Data START
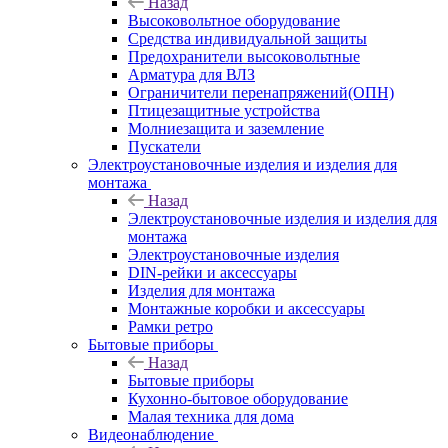
Назад
Высоковольтное оборудование
Средства индивидуальной защиты
Предохранители высоковольтные
Арматура для ВЛЗ
Ограничители перенапряжений(ОПН)
Птицезащитные устройства
Молниезащита и заземление
Пускатели
Электроустановочные изделия и изделия для
монтажа
Назад
Электроустановочные изделия и изделия для
монтажа
Электроустановочные изделия
DIN-рейки и аксессуары
Изделия для монтажа
Монтажные коробки и аксессуары
Рамки ретро
Бытовые приборы
Назад
Бытовые приборы
Кухонно-бытовое оборудование
Малая техника для дома
Видеонаблюдение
Data END
*Activity*. Search the data for the string "оборудование" and copy every line where it appears.

*Response to the exercise*.
Высоковольтное оборудование
Кухонно-бытовое оборудование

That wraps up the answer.